The Ames Test. A geneticist named Bruce Ames devised a remarkably effective test that is cheap and fast, based on measuring mutation rates in the bacterium Salmonella typhimurium.


Ames selected two Salmonella strains to test. Both are mutant in that they can't make their own histidine and therefore require histidine in their growth medium. The assay is for "reversion" of the histidine requirement.

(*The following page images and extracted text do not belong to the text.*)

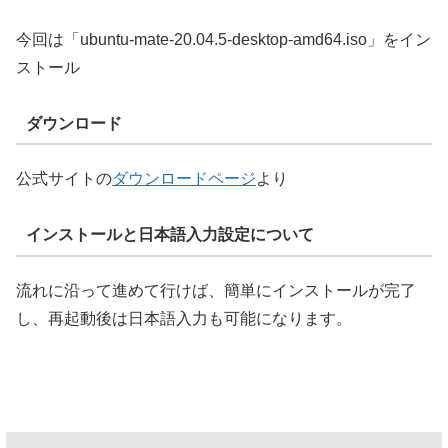
今回は「ubuntu-mate-20.04.5-desktop-amd64.iso」をイン
ストール
ダウンロード
公式サイトの
ダウンロードページ
より
インストールと日本語入力設定について
流れに沿って進めて行けば、簡単にインストールが完了
し、再起動後は日本語入力も可能になります。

This makes it possible to measure very rare events (rare his+ cells in a culture can form colonies when put on plates without histidine.

1. Strain one has a single nucleotide changed and reverts to his+ by single nucleotide changes that restore protein function.

2. Strain two has a single base frameshift mutation and reverts to his+ only when a restoring frameshift mutation occurs.

These two strains permit the detection of nearly all types of mutagenesis.

A basic problem that Ames solved is the fact that our liver cells are very active both in detoxifying mutagens and in altering harmless compounds to forms that are mutagenic (by mistake of course). Salmonella does not have these activities.


1. The solution is to pretreat the suspected mutagen to be tested with a rat liver extract, which carries out the liver-mediated (for example, Cytochrome P450 and FMO) changes.

2. This treated solution is then tested for inducing reversion to his+ in the two mutant Salmonella strains.

The Ames test is fairly reliable in giving a first estimate of carcinogenic capacity of compounds and is typically used as a first level test for new drugs, etc.